Fast Jets to Spitfires: A Cold War Fighter Pilot's Story - Ron Lloyd

Fast Jets to Spitfires: A Cold War Fighter Pilot's Story - Ron Lloyd

It's strange what pot-luck can turn up. Oddly enough I might just have selected this book for myself. However, I digress.

The author has flown many jets that I have worked on, so starting the book I was hoping to be able to reminisce a little of my life as an apprentice with Hawker Siddeley Aviation.

In the early chapters, I learned quite a lot about flying and basic aircraft manoeuvres. I also learned that the author and myself had pretty similar schooling which he enjoyed and I despised. Maybe that’s why he went on to be a pilot and I ended up as ground crew/support?

It was whilst reading these early chapters that I became aware of a feeling of growing dislike toward the author. He writes well and I have no issue with that, but he comes across as a condescending, supercilious, XXXX. I began to feel that he was talking down to me and I really felt resentful about it. That I took on this feeling and attitude is a real shame as it started to colour my opinion of the book. I found myself looking for reasons to avoid reading it rather than getting stuck in.

Another gripe at the early stages, and it might be related to my above observation, was the inclusion of BAe (and other) stock photographs that added nothing to the text. How many pictures of a particular aircraft do we need? Had they been pictures with the author in them or of the actual aircraft that he had flown, it would have been different. And I’m quite sure if google had been used, a far better picture of the 6 basic flying instruments could have been found. The picture provided of a beat-up Percival Provost instrument panel served no purpose at all.

It really is a shame that I took such an intense dislike to the writer’s style as there’s an awful lot of interesting stuff in this book. It’s the author’s life story and I guess he’s entitled to tell it his way, even if I don’t like it.

Despite sharing an intimate knowledge of the many aircraft types he features, the most interesting chapter by far was about the making of the Battle of Britain film.

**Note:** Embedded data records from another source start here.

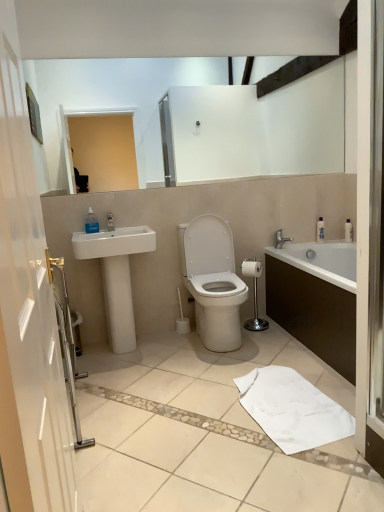 In order to click on clear plastic soap dispenser at upper left in this screenshot , I will do `click(91, 222)`.

What do you see at coordinates (91, 222) in the screenshot? I see `clear plastic soap dispenser at upper left` at bounding box center [91, 222].

Identify the location of transparent glass screen door at right. (376, 248).

The height and width of the screenshot is (512, 384). What are the coordinates of `white cotton bath towel at lower center` in the screenshot? It's located at (292, 409).

Describe the element at coordinates (292, 409) in the screenshot. The image size is (384, 512). I see `white cotton bath towel at lower center` at that location.

In order to face white glossy toilet at center, should I rotate leftwards or rightwards?

Answer: To align with it, rotate right about 3.222°.

This screenshot has height=512, width=384. What are the coordinates of `chrome metallic toilet paper holder at center` in the screenshot? It's located at (254, 294).

Between white cotton bath towel at lower center and white glossy toilet at center, which one has larger width?

white glossy toilet at center.

Considering the relative sizes of white cotton bath towel at lower center and white glossy toilet at center in the image provided, is white cotton bath towel at lower center taller than white glossy toilet at center?

No, white cotton bath towel at lower center is not taller than white glossy toilet at center.

From a real-world perspective, is white cotton bath towel at lower center on top of white glossy toilet at center?

No, from a real-world perspective, white cotton bath towel at lower center is not above white glossy toilet at center.

Does point (298, 386) lie behind point (197, 294)?

No, (298, 386) is in front of (197, 294).

Who is bigger, transparent glass screen door at right or white cotton bath towel at lower center?

transparent glass screen door at right is bigger.

Which of these two, transparent glass screen door at right or white cotton bath towel at lower center, stands shorter?

Standing shorter between the two is white cotton bath towel at lower center.

Which is more to the right, transparent glass screen door at right or white cotton bath towel at lower center?

From the viewer's perspective, transparent glass screen door at right appears more on the right side.

The image size is (384, 512). Find the location of `screen door above the white cotton bath towel at lower center (from a real-world perspective)`. screen door above the white cotton bath towel at lower center (from a real-world perspective) is located at coordinates (376, 248).

Considering the sizes of clear plastic soap dispenser at upper left and white matte toilet paper at center in the image, is clear plastic soap dispenser at upper left taller or shorter than white matte toilet paper at center?

Clearly, clear plastic soap dispenser at upper left is taller compared to white matte toilet paper at center.

Relative to white matte toilet paper at center, is clear plastic soap dispenser at upper left in front or behind?

clear plastic soap dispenser at upper left is in front of white matte toilet paper at center.

Is clear plastic soap dispenser at upper left far from white matte toilet paper at center?

Yes, clear plastic soap dispenser at upper left is far from white matte toilet paper at center.

Can you confirm if clear plastic soap dispenser at upper left is wider than white glossy sink at left?

In fact, clear plastic soap dispenser at upper left might be narrower than white glossy sink at left.

Can you see clear plastic soap dispenser at upper left touching white glossy sink at left?

clear plastic soap dispenser at upper left and white glossy sink at left are clearly separated.

Is white glossy sink at left a part of clear plastic soap dispenser at upper left?

Actually, white glossy sink at left is outside clear plastic soap dispenser at upper left.

Is point (92, 219) closer or farther from the camera than point (113, 343)?

Point (92, 219) is farther from the camera than point (113, 343).

Would you say white glossy sink at left is a long distance from white glossy bathtub at right?

Yes.

The image size is (384, 512). What are the coordinates of `sink that appears behind the white glossy bathtub at right` in the screenshot? It's located at (116, 276).

Is white glossy sink at left taller or shorter than white glossy bathtub at right?

white glossy sink at left is taller than white glossy bathtub at right.

Consider the image. Can you confirm if white cotton bath towel at lower center is thinner than white glossy sink at left?

Incorrect, the width of white cotton bath towel at lower center is not less than that of white glossy sink at left.

From a real-world perspective, is white cotton bath towel at lower center above or below white glossy sink at left?

white cotton bath towel at lower center is situated lower than white glossy sink at left in the real world.

Consider the image. From the image's perspective, relative to white glossy sink at left, is white cotton bath towel at lower center above or below?

Based on their image positions, white cotton bath towel at lower center is located beneath white glossy sink at left.

Would you say chrome metallic toilet paper holder at center is to the left or to the right of white cotton bath towel at lower center in the picture?

chrome metallic toilet paper holder at center is positioned on white cotton bath towel at lower center's left side.

Can you confirm if chrome metallic toilet paper holder at center is wider than white cotton bath towel at lower center?

No, chrome metallic toilet paper holder at center is not wider than white cotton bath towel at lower center.

From their relative heights in the image, would you say chrome metallic toilet paper holder at center is taller or shorter than white cotton bath towel at lower center?

chrome metallic toilet paper holder at center is taller than white cotton bath towel at lower center.

Find the location of a particular element. bath towel located below the white glossy toilet at center (from the image's perspective) is located at coordinates tap(292, 409).

You are a GUI agent. You are given a task and a screenshot of the screen. Output one action in this format:
    pyautogui.click(x=<x>, y=<y>)
    Task: Click on the screen door that is on the right side of white cotton bath towel at lower center
    The height and width of the screenshot is (512, 384).
    Given the screenshot: What is the action you would take?
    pyautogui.click(x=376, y=248)

Considering their positions, is white matte toilet paper at center positioned closer to white glossy bathtub at right than chrome metallic toilet paper holder at center?

chrome metallic toilet paper holder at center lies closer to white glossy bathtub at right than the other object.

From the image, which object appears to be nearer to clear plastic soap dispenser at upper left, white cotton bath towel at lower center or silver metallic faucet at upper right?

The object closer to clear plastic soap dispenser at upper left is silver metallic faucet at upper right.

From the image, which object appears to be nearer to white glossy bathtub at right, white glossy toilet at center or clear plastic soap dispenser at upper left?

white glossy toilet at center.

Based on their spatial positions, is silver metallic faucet at upper right or white glossy toilet at center further from white cotton bath towel at lower center?

Among the two, silver metallic faucet at upper right is located further to white cotton bath towel at lower center.

Based on their spatial positions, is white glossy toilet at center or white glossy bathtub at right further from white cotton bath towel at lower center?

white glossy toilet at center.

When comparing their distances from silver metallic faucet at upper right, does chrome metallic toilet paper holder at center or white glossy sink at left seem further?

Answer: Among the two, white glossy sink at left is located further to silver metallic faucet at upper right.

When comparing their distances from white glossy toilet at center, does white glossy sink at left or white cotton bath towel at lower center seem closer?

white glossy sink at left lies closer to white glossy toilet at center than the other object.

Looking at the image, which one is located further to white glossy sink at left, white matte toilet paper at center or silver metallic faucet at upper right?

silver metallic faucet at upper right is further to white glossy sink at left.

Find the location of a particular element. This screenshot has height=512, width=384. bath towel situated between white glossy toilet at center and white glossy bathtub at right from left to right is located at coordinates (292, 409).

Find the location of `toilet paper between white glossy sink at left and white glossy bathtub at right in the horizontal direction`. toilet paper between white glossy sink at left and white glossy bathtub at right in the horizontal direction is located at coordinates (251, 268).

Where is `bath towel between transparent glass screen door at right and white matte toilet paper at center in the front-back direction`? The height and width of the screenshot is (512, 384). bath towel between transparent glass screen door at right and white matte toilet paper at center in the front-back direction is located at coordinates (292, 409).

At what (x,y) coordinates should I click in order to perform the action: click on shower positioned between white cotton bath towel at lower center and white matte toilet paper at center from near to far. Please return your answer as a coordinate pair (x, y). Looking at the image, I should click on (254, 294). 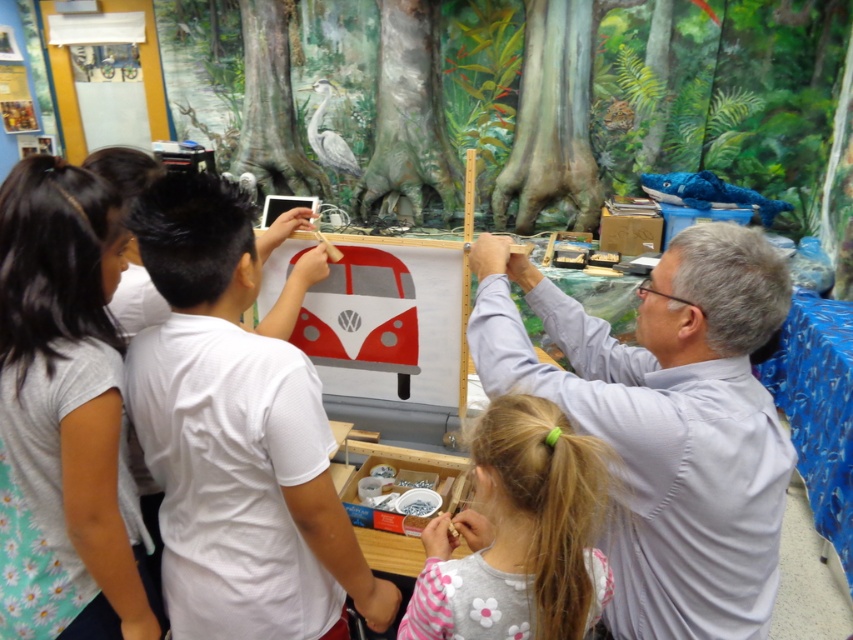 Question: Estimate the real-world distances between objects in this image. Which object is farther from the pastel pink fabric at lower center?

Choices:
 (A) white matte shirt at center
 (B) light gray t-shirt at left

Answer: (B)

Question: Estimate the real-world distances between objects in this image. Which object is closer to the white matte shirt at center?

Choices:
 (A) gray shirt at upper right
 (B) light gray t-shirt at left

Answer: (B)

Question: Can you confirm if gray shirt at upper right is positioned to the left of white matte shirt at center?

Choices:
 (A) yes
 (B) no

Answer: (B)

Question: Does white matte shirt at center appear on the right side of pastel pink fabric at lower center?

Choices:
 (A) yes
 (B) no

Answer: (B)

Question: Based on their relative distances, which object is farther from the white matte shirt at center?

Choices:
 (A) pastel pink fabric at lower center
 (B) light gray t-shirt at left

Answer: (A)

Question: Can you confirm if light gray t-shirt at left is positioned below pastel pink fabric at lower center?

Choices:
 (A) yes
 (B) no

Answer: (B) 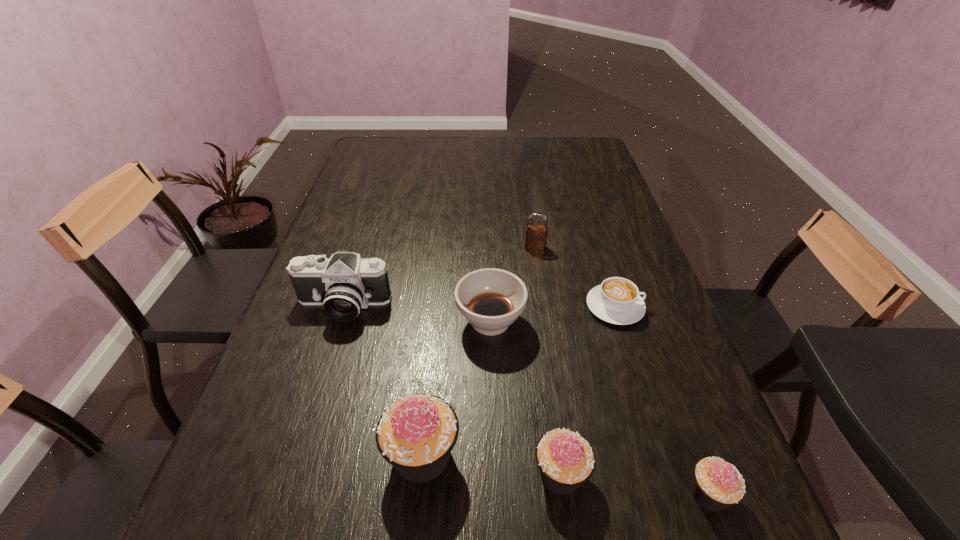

Everything in this chapter was completely new and alien to me and I enjoyed it immensely. What was also noticeable about this chapter was that the author had changed his writing voice to a much more moderated and restrained tone: oh, and there were some cracking pictures as well.

Despite me not getting on with the author’s style I’m going to run to 4 anchors on this book as it does contain a lot of very good information and it would be churlish of me to not respect the man’s many achievements.